Air Visual, an independent online air quality index (AQI) monitor, pegged Dhaka’s air quality as the poorest in the world yesterday.
“The situation is very critical. Just a few days ago air quality of Dhaka was the third or fourth worst in the world. But now it tops the ranking,” Environment Minister Mohammad Shahab Uddin told reporters.
Uddin announced a range of measures to combat the severe pollution levels, including shutting down illegal brick kilns and sprinkling water on major roads and construction sites twice a day.
Waste burning would be halted at dozens of sites and trucks carrying construction materials such as sand would have to be covered, he added.
The government was backed by the High Court, which ordered the closure of the illegal kilns by the next 15 days, deputy attorney general Abdullah al-Bashar said.

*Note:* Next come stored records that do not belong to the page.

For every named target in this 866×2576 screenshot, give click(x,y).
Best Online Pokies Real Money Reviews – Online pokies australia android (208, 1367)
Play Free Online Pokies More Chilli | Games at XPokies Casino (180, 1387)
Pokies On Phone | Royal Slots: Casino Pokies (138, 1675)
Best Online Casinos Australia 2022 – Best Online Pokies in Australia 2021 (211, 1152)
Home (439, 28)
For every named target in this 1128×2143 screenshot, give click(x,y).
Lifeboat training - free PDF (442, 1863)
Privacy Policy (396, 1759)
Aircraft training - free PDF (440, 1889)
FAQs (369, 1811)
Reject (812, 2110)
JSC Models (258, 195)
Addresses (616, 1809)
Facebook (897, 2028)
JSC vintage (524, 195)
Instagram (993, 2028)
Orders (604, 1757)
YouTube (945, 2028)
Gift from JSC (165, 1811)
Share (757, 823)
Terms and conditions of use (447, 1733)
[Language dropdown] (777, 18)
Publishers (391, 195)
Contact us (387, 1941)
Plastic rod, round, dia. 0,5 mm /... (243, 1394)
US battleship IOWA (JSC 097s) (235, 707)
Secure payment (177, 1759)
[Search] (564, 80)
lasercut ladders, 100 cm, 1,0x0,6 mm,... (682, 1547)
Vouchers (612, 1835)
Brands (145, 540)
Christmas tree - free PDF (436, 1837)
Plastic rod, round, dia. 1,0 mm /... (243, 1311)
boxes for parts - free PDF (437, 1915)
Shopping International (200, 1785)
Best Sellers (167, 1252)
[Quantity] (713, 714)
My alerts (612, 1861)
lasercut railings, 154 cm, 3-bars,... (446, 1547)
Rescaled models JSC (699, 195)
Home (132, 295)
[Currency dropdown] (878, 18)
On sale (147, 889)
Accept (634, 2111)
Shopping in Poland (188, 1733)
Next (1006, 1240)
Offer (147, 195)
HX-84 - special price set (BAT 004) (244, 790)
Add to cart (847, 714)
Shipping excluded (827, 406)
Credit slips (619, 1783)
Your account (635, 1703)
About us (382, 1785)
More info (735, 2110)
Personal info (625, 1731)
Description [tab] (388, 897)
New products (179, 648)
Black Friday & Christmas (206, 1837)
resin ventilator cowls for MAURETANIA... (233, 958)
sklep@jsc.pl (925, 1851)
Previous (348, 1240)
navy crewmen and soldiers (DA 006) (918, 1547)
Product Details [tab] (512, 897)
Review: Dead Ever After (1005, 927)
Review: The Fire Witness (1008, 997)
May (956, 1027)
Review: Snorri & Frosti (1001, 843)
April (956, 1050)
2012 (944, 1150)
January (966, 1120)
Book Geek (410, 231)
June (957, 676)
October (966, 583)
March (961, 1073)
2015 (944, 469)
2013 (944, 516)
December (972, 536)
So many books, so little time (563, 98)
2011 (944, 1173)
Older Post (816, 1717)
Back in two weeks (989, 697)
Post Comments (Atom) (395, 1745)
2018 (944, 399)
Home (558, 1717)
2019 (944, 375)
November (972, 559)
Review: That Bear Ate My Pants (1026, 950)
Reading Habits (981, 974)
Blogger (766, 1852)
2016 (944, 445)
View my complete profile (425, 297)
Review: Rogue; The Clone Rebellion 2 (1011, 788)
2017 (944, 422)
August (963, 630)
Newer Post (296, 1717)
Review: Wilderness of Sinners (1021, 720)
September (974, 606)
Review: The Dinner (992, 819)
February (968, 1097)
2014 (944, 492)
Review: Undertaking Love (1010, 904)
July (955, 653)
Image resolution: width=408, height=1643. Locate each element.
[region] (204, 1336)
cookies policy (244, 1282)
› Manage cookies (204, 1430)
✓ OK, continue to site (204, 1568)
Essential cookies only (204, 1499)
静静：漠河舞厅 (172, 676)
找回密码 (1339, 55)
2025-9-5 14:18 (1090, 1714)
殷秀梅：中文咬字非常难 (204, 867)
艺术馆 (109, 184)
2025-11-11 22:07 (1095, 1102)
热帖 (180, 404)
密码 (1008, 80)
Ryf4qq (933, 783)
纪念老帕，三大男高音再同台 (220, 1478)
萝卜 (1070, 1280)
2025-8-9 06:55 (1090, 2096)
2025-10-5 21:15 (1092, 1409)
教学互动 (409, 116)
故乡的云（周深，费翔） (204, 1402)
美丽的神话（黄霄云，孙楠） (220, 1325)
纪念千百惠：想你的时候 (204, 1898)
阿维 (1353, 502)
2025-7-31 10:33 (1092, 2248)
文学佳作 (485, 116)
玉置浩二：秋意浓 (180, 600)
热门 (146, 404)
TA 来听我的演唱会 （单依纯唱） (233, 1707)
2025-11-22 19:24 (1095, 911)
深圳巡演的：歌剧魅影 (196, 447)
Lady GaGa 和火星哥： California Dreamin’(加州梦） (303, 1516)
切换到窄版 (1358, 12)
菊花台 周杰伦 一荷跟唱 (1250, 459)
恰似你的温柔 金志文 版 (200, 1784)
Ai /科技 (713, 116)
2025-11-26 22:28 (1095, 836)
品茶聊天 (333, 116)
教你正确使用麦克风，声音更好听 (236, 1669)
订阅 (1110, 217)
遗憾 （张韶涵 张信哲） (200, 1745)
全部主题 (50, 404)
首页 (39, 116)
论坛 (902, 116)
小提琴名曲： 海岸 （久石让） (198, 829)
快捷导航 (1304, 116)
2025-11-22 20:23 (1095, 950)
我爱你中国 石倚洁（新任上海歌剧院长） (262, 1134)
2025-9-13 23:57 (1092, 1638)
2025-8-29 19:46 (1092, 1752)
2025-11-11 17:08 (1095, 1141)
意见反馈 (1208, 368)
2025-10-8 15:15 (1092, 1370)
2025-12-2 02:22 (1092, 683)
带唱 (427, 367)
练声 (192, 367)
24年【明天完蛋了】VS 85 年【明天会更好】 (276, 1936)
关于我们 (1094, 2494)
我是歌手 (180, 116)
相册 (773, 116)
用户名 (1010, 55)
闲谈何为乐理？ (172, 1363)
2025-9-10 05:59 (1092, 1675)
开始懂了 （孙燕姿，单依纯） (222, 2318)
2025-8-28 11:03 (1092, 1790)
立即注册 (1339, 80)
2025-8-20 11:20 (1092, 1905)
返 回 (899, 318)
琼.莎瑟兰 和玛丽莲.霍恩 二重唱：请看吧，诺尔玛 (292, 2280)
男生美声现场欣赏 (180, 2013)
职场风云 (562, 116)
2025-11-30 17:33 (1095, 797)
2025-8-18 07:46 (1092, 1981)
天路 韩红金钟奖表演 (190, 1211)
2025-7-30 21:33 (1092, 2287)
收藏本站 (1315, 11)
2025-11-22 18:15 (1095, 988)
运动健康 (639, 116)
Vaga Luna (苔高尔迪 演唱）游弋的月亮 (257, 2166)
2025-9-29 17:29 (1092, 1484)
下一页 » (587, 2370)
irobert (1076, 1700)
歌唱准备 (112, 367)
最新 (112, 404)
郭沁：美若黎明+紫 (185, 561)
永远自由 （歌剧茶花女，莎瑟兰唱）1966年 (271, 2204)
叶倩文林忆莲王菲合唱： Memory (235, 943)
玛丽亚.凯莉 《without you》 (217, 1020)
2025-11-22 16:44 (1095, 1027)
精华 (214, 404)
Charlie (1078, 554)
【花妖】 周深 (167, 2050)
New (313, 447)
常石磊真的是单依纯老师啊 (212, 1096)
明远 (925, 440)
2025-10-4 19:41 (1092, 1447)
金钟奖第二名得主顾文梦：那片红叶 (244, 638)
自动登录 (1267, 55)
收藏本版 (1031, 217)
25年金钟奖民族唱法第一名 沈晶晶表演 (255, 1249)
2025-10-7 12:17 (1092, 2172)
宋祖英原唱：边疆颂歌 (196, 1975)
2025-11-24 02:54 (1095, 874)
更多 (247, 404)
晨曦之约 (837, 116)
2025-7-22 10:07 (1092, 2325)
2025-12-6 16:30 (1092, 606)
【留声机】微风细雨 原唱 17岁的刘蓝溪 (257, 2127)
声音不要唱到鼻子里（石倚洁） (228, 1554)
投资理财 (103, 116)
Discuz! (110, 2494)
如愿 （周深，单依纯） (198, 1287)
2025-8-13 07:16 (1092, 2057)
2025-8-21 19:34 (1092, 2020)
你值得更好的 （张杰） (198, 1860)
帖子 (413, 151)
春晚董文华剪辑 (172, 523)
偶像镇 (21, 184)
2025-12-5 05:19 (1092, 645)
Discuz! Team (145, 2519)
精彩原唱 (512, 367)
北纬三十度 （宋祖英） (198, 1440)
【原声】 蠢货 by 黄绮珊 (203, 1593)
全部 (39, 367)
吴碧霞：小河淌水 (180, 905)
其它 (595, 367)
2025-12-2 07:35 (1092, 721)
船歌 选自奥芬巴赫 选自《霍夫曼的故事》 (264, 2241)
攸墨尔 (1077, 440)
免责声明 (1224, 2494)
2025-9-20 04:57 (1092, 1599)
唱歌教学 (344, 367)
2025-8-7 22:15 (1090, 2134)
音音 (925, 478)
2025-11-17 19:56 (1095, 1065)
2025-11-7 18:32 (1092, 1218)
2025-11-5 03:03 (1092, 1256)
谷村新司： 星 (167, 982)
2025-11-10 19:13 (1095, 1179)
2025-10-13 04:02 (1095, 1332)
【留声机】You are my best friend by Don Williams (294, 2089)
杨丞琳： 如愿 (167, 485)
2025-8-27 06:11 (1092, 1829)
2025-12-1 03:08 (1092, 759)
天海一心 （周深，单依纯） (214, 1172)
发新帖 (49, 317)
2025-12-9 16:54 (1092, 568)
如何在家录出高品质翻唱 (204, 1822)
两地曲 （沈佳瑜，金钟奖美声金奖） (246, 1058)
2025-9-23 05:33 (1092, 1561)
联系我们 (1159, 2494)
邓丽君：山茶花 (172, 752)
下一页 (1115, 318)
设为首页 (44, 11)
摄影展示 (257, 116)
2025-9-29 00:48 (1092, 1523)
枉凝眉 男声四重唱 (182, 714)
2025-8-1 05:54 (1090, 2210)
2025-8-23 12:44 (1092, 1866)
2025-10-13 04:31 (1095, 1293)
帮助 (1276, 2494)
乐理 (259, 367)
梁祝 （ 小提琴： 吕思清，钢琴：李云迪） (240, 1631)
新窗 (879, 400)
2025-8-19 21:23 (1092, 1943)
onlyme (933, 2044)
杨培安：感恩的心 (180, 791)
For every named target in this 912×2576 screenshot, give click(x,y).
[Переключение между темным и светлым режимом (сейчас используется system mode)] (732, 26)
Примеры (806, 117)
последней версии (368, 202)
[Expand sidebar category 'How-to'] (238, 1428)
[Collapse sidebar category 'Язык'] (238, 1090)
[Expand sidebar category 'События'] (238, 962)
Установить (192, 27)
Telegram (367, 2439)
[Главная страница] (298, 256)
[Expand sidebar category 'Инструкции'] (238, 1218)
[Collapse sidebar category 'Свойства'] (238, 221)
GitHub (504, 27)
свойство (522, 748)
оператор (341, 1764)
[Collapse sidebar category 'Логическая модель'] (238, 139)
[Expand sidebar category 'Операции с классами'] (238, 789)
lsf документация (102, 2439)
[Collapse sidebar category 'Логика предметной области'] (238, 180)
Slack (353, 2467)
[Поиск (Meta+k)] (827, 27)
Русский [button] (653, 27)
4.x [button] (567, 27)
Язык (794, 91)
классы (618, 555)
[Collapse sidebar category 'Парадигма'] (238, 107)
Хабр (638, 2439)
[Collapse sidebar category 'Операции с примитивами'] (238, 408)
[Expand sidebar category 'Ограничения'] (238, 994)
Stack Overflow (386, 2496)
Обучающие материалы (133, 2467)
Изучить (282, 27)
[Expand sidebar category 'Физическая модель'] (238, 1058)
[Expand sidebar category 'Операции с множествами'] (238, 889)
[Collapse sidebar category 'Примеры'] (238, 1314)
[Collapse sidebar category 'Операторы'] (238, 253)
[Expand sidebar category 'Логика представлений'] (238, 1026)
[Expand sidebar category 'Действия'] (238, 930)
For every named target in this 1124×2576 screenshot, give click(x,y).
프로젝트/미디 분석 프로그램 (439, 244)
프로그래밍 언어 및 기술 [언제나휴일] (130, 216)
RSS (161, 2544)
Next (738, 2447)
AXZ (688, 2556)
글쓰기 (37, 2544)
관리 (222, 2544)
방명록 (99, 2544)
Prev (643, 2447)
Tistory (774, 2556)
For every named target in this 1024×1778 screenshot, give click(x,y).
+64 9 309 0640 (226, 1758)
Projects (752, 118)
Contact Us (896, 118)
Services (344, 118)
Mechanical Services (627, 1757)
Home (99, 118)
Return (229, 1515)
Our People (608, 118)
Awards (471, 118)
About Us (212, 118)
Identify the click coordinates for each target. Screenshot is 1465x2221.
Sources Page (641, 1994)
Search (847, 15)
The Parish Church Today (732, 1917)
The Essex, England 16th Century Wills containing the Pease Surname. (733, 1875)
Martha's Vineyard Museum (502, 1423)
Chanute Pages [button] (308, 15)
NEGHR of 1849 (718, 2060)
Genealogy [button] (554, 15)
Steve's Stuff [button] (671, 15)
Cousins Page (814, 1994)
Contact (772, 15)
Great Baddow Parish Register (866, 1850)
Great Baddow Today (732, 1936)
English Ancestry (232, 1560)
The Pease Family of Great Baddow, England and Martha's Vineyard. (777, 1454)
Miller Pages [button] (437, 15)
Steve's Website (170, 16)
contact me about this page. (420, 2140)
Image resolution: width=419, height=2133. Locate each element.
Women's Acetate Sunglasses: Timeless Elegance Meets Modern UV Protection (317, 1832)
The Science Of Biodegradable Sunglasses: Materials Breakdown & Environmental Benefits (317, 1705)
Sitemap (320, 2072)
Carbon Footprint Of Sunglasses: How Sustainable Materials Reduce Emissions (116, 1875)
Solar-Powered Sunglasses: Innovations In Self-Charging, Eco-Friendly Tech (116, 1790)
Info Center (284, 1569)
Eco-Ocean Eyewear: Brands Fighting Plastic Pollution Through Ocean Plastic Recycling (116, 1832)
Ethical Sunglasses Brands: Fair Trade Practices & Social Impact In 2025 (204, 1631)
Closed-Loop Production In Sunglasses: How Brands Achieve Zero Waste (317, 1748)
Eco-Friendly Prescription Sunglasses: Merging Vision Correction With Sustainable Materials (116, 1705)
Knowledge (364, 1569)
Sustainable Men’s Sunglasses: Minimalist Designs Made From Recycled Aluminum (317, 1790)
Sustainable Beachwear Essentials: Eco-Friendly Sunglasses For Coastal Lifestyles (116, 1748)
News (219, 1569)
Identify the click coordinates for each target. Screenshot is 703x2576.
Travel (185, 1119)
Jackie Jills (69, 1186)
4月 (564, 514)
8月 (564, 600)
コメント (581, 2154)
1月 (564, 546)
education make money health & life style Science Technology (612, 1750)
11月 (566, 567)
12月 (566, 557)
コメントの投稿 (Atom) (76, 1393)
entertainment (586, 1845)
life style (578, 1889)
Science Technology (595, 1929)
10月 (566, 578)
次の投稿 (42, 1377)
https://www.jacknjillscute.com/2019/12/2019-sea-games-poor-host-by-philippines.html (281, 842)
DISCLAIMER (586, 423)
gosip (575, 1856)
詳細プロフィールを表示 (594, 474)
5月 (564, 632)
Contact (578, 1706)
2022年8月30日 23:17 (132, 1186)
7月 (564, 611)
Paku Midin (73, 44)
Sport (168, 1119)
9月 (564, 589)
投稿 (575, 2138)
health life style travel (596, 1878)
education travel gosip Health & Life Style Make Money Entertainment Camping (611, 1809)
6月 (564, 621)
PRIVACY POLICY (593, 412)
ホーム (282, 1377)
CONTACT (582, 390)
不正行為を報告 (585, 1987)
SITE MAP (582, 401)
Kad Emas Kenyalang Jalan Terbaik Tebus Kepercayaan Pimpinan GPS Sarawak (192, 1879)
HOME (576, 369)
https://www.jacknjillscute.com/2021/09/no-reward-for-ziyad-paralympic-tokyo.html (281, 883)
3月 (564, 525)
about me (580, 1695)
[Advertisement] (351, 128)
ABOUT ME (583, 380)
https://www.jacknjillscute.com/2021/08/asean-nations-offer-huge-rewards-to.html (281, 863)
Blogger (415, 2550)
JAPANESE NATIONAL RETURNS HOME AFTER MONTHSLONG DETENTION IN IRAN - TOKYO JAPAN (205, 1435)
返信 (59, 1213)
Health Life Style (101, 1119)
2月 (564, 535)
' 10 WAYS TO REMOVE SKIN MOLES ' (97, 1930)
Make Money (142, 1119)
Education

As part of longer-term efforts, the government said it would phase out the use of bricks in its construction projects.
Soot from brick kilns – which use coal and wood to make bricks from clay – is a major air pollutant and the second largest contributor to global warming after carbon dioxide.
The kilns in Bangladesh mostly run from November to April and have been identified by authorities as a key cause of air pollution.
“We have started phasing out use of bricks from this year and by 2025 their use will be completely phased out,” Environment Ministry secretary Monsurul Alam said.
Construction – including the building of major bridges, metro railway lines and elevated highways – has been a key economic driver in the South Asian nation in recent years.
Leading environment group BAPA said the illegal kilns made up the majority of those in use in the country.
“We need comprehensive and urgent plan to tackle air pollution,” BAPA’s general secretary Sharif Jamil said.
“We must shut down illegal kilns as they don’t abide by even the minimum emission standard.”